------ Provided entries ------

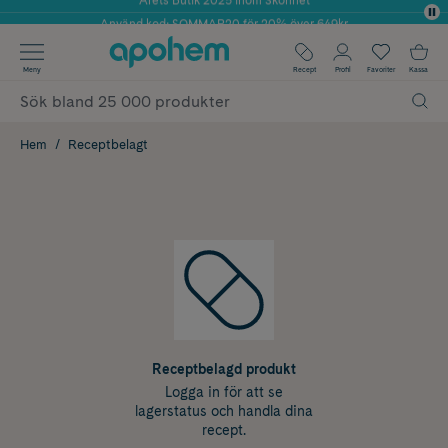
Använd kod: SOMMAR20 för 20% över 649kr
✓ Fri frakt
Meny
Recept
Profil
Favoriter
Kassa
✓ Rådgivning från farmaceuter & hudterapeuter
✓ Poäng på alla köp*
Hem
Receptbelagt
Receptbelagd produkt
Logga in för att se
lagerstatus och handla dina
recept.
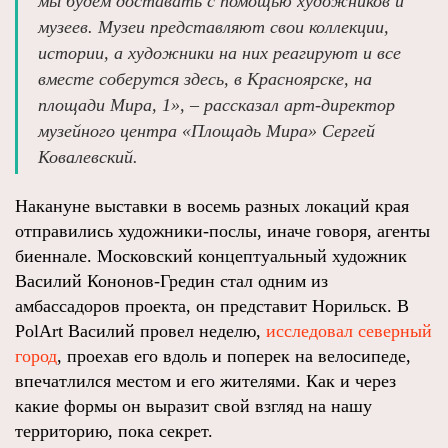
мы будем доставать с помощью художников и
музеев. Музеи представляют свои коллекции,
истории, а художники на них реагируют и все
вместе соберутся здесь, в Красноярске, на
площади Мира, 1», – рассказал арт-директор
музейного центра «Площадь Мира» Сергей
Ковалевский.
Накануне выставки в восемь разных локаций края
отправились художники-послы, иначе говоря, агенты
биеннале. Московский концептуальный художник
Василий Кононов-Гредин стал одним из
амбассадоров проекта, он представит Норильск. В
PolArt Василий провел неделю,
исследовал северный
город
, проехав его вдоль и поперек на велосипеде,
впечатлился местом и его жителями. Как и через
какие формы он выразит свой взгляд на нашу
территорию, пока секрет.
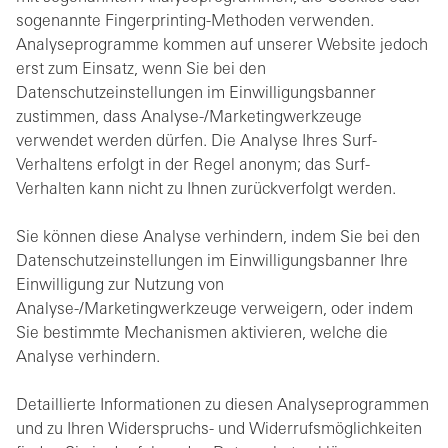
sogenannte Fingerprinting-Methoden verwenden.
Analyseprogramme kommen auf unserer Website jedoch
erst zum Einsatz, wenn Sie bei den
Datenschutzeinstellungen im Einwilligungsbanner
zustimmen, dass Analyse-/Marketingwerkzeuge
verwendet werden dürfen. Die Analyse Ihres Surf-
Verhaltens erfolgt in der Regel anonym; das Surf-
Verhalten kann nicht zu Ihnen zurückverfolgt werden.
Sie können diese Analyse verhindern, indem Sie bei den
Datenschutzeinstellungen im Einwilligungsbanner Ihre
Einwilligung zur Nutzung von
Analyse-/Marketingwerkzeuge verweigern, oder indem
Sie bestimmte Mechanismen aktivieren, welche die
Analyse verhindern.
Detaillierte Informationen zu diesen Analyseprogrammen
und zu Ihren Widerspruchs- und Widerrufsmöglichkeiten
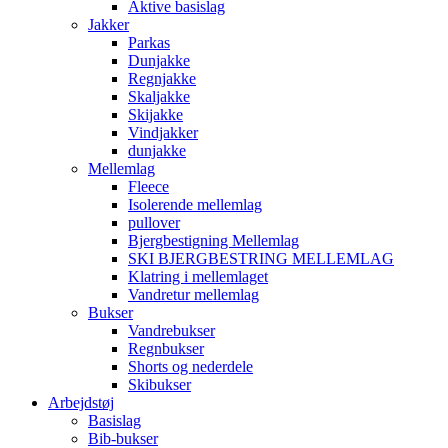
Aktive basislag
Jakker
Parkas
Dunjakke
Regnjakke
Skaljakke
Skijakke
Vindjakker
dunjakke
Mellemlag
Fleece
Isolerende mellemlag
pullover
Bjergbestigning Mellemlag
SKI BJERGBESTRING MELLEMLAG
Klatring i mellemlaget
Vandretur mellemlag
Bukser
Vandrebukser
Regnbukser
Shorts og nederdele
Skibukser
Arbejdstøj
Basislag
Bib-bukser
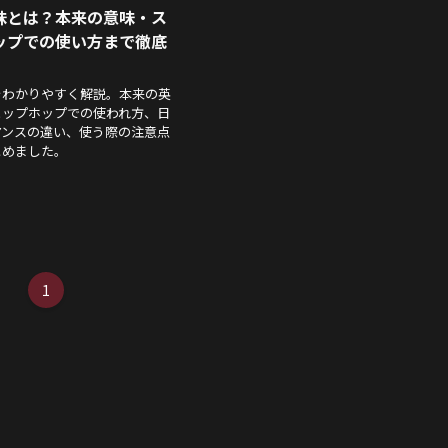
味とは？本来の意味・ス
ップでの使い方まで徹底
をわかりやすく解説。本来の英
ヒップホップでの使われ方、日
アンスの違い、使う際の注意点
とめました。
1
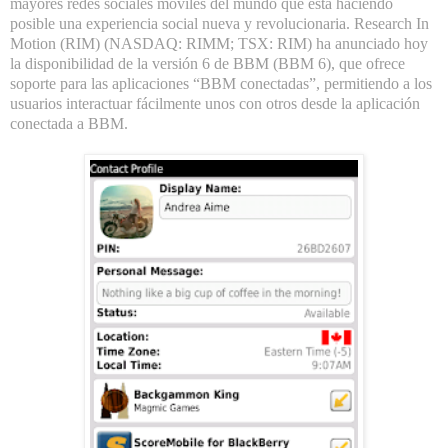
mayores redes sociales móviles del mundo que está haciendo
posible una experiencia social nueva y revolucionaria. Research In
Motion (RIM) (NASDAQ: RIMM; TSX: RIM) ha anunciado hoy
la disponibilidad de la versión 6 de BBM (BBM 6), que ofrece
soporte para las aplicaciones “BBM conectadas”, permitiendo a los
usuarios interactuar fácilmente unos con otros desde la aplicación
conectada a BBM.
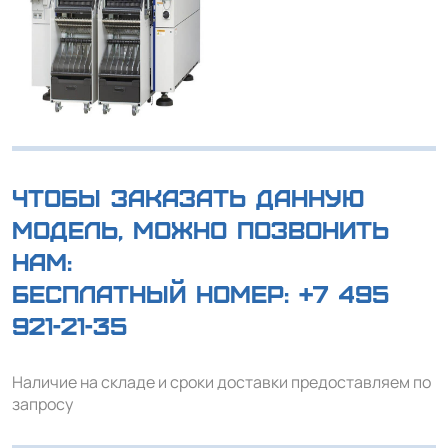
Чтобы заказать данную
модель, можно позвонить
нам:
Бесплатный номер:
+7 495
921-21-35
Наличие на складе и сроки доставки предоставляем по
запросу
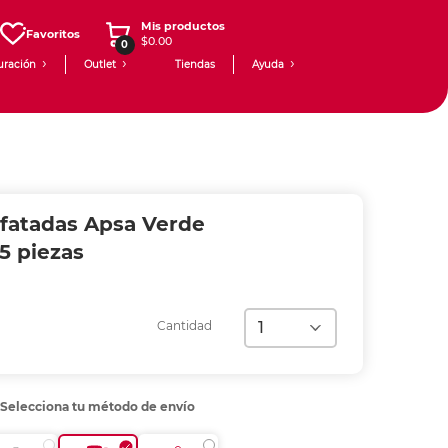
Mis productos
Favoritos
$0.00
0
uración
Outlet
Tiendas
Ayuda
lfatadas Apsa Verde
5 piezas
Cantidad
Selecciona tu método de envío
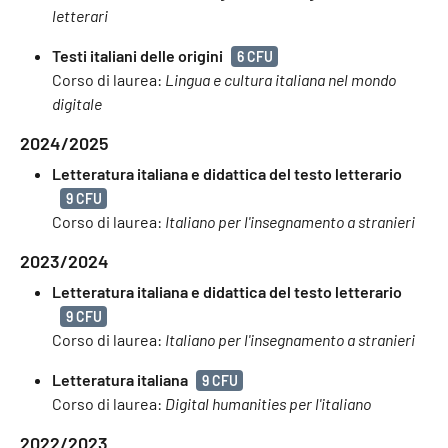
letterari
Testi italiani delle origini
6 CFU
Corso di laurea:
Lingua e cultura italiana nel mondo
digitale
2024/2025
Letteratura italiana e didattica del testo letterario
9 CFU
Corso di laurea:
Italiano per l'insegnamento a stranieri
2023/2024
Letteratura italiana e didattica del testo letterario
9 CFU
Corso di laurea:
Italiano per l'insegnamento a stranieri
Letteratura italiana
9 CFU
Corso di laurea:
Digital humanities per l'italiano
2022/2023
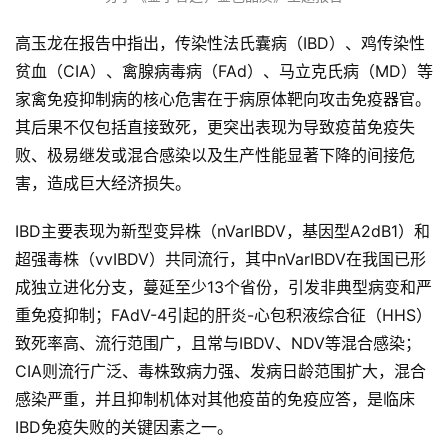
高玉龙在报告中指出，传染性法氏囊病（IBD）、鸡传染性
贫血（CIA）、禽腺病毒病（FAd）、马立克氏病（MD）等
家禽免疫抑制病的核心危害在于病原体靶向攻击免疫器官。
其后果不仅包括直接致死，更突出表现为导致疫苗免疫失
败、极易继发或混合感染以及生产性能显著下降的间接危
害，造成巨大经济损失。
IBD主要表现为新型变异株（nVarIBDV，基因型A2dB1）和
超强毒株（vvIBDV）共同流行，其中nVarIBDV在我国已形
成独立进化分支，蔓延至少13个省份，引发非典型病变和严
重免疫抑制；FAdV-4引起的肝炎-心包积液综合征（HHS）
致死率高、流行范围广，且常与IBDV、NDV等混合感染；
CIA则流行广泛、毒株致病力强、发病日龄范围扩大，混合
感染严重，并且抑制机体对其他疫苗的免疫应答，是临床
IBD免疫失败的关键因素之一。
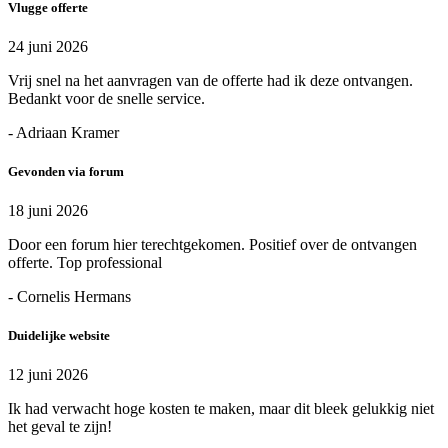
Vlugge offerte
24 juni 2026
Vrij snel na het aanvragen van de offerte had ik deze ontvangen.
Bedankt voor de snelle service.
- Adriaan Kramer
Gevonden via forum
18 juni 2026
Door een forum hier terechtgekomen. Positief over de ontvangen
offerte. Top professional
- Cornelis Hermans
Duidelijke website
12 juni 2026
Ik had verwacht hoge kosten te maken, maar dit bleek gelukkig niet
het geval te zijn!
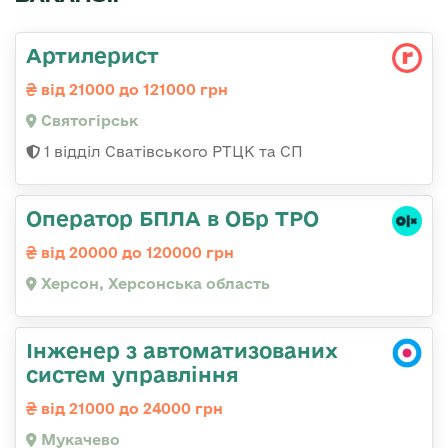
Артилерист
від 21000 до 121000 грн
Святогірськ
1 відділ Сватівського РТЦК та СП
Оператор БПЛА в ОБр ТРО
від 20000 до 120000 грн
Херсон, Херсонська область
Інженер з автоматизованих
систем управління
від 21000 до 24000 грн
Мукачево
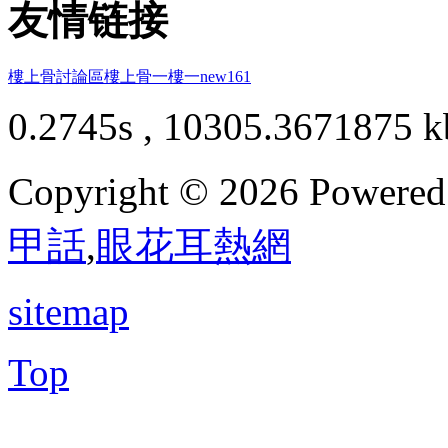
友情链接
樓上骨討論區
樓上骨
一樓一
new161
0.2745s , 10305.3671875 k
Copyright © 2026 Powere
甲話
,
眼花耳熱網
sitemap
Top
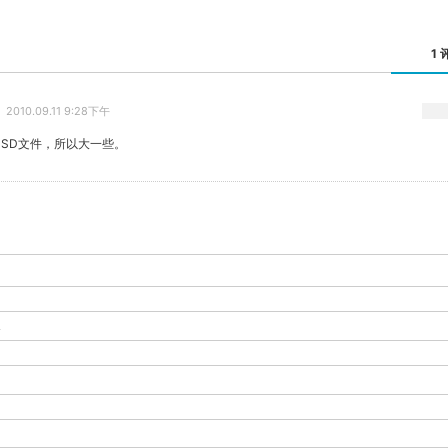
1 
2010.09.11 9:28下午
PSD文件，所以大一些。
-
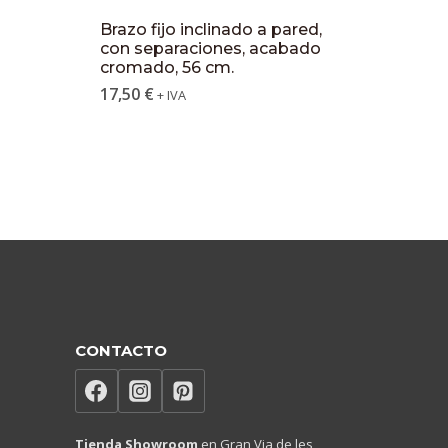
Brazo fijo inclinado a pared,
con separaciones, acabado
cromado, 56 cm.
17,50
€
+ IVA
CONTACTO
Tienda Showroom
en Gran Via de les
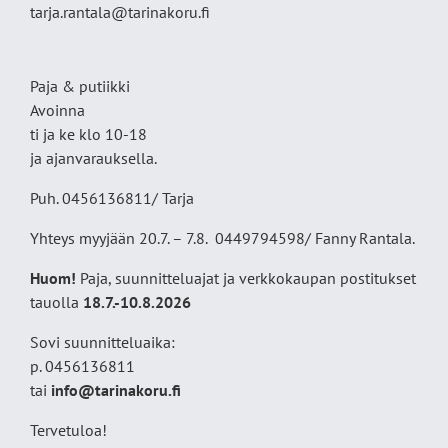
tarja.rantala@tarinakoru.fi
Paja & putiikki
Avoinna
ti ja ke klo 10-18
ja ajanvarauksella.
Puh. 0456136811/ Tarja
Yhteys myyjään 20.7. – 7.8. 0449794598/ Fanny Rantala.
Huom!
Paja, suunnitteluajat ja verkkokaupan postitukset
tauolla
18
.7.-10.8.2026
Sovi suunnitteluaika:
p. 0456136811
tai
info@tarinakoru.fi
Tervetuloa!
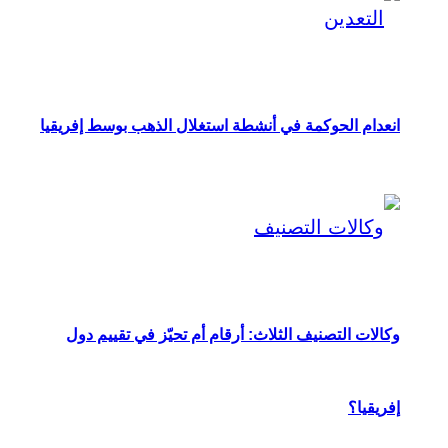
انعدام الحوكمة في أنشطة استغلال الذهب بوسط إفريقيا
وكالات التصنيف الثلاث: أرقام أم تحيّز في تقييم دول
إفريقيا؟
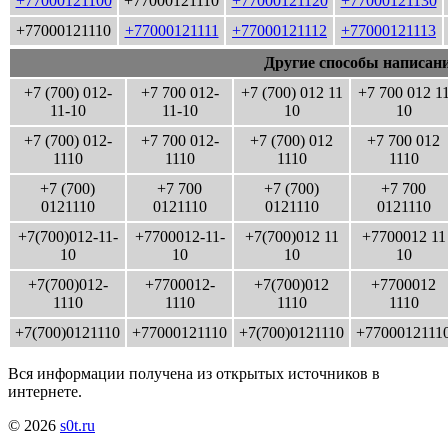
+77000121100
+77000121110
+77000121120
+77000121130
+77000121110
+77000121111
+77000121112
+77000121113
Другие способы написани
+7 (700) 012-
+7 700 012-
+7 (700) 012 11
+7 700 012 1
11-10
11-10
10
10
+7 (700) 012-
+7 700 012-
+7 (700) 012
+7 700 012
1110
1110
1110
1110
+7 (700)
+7 700
+7 (700)
+7 700
0121110
0121110
0121110
0121110
+7(700)012-11-
+7700012-11-
+7(700)012 11
+7700012 11
10
10
10
10
+7(700)012-
+7700012-
+7(700)012
+7700012
1110
1110
1110
1110
+7(700)0121110
+77000121110
+7(700)0121110
+7700012111
Вся информации получена из открытых источников в
интернете.
© 2026
s0t.ru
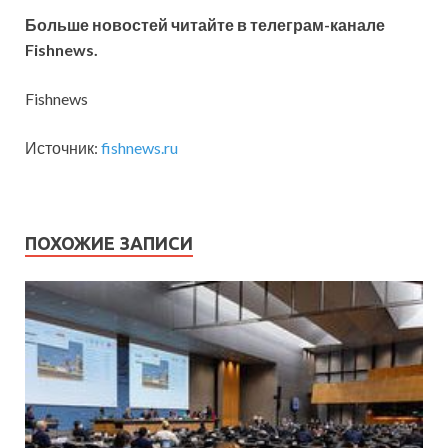
Больше новостей читайте
в телеграм-канале
Fishnews
.
Fishnews
Источник:
fishnews.ru
ПОХОЖИЕ ЗАПИСИ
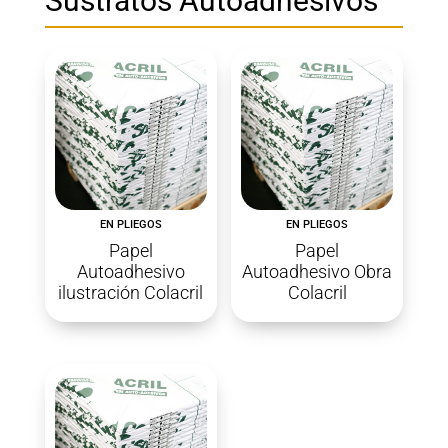
Sustratos Autoadhesivos
EN PLIEGOS
EN PLIEGOS
Papel
Papel
Autoadhesivo
Autoadhesivo Obra
ilustración Colacril
Colacril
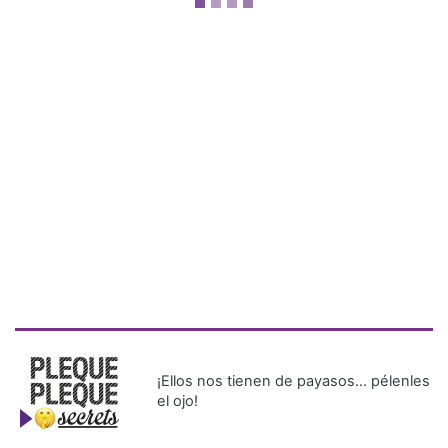
¡Ellos nos tienen de payasos… pélenles
el ojo!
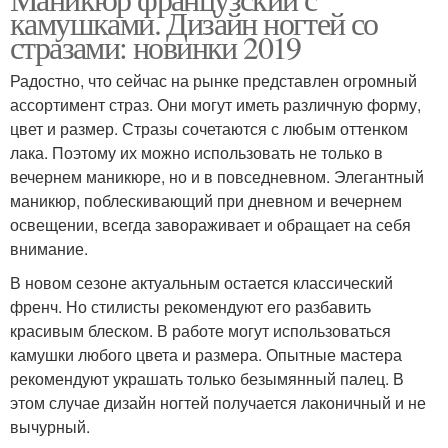
камушками. Дизайн ногтей со
стразами: новинки 2019
Радостно, что сейчас на рынке представлен огромный
ассортимент страз. Они могут иметь различную форму,
цвет и размер. Стразы сочетаются с любым оттенком
лака. Поэтому их можно использовать не только в
вечернем маникюре, но и в повседневном. Элегантный
маникюр, поблескивающий при дневном и вечернем
освещении, всегда завораживает и обращает на себя
внимание.
В новом сезоне актуальным остается классический
френч. Но стилисты рекомендуют его разбавить
красивым блеском. В работе могут использоваться
камушки любого цвета и размера. Опытные мастера
рекомендуют украшать только безымянный палец. В
этом случае дизайн ногтей получается лаконичный и не
вычурный.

------

### Try it
Return a copy of each line in the entries that contains "могут".

### Solution for this task
ассортимент страз. Они могут иметь различную форму,
красивым блеском. В работе могут использоваться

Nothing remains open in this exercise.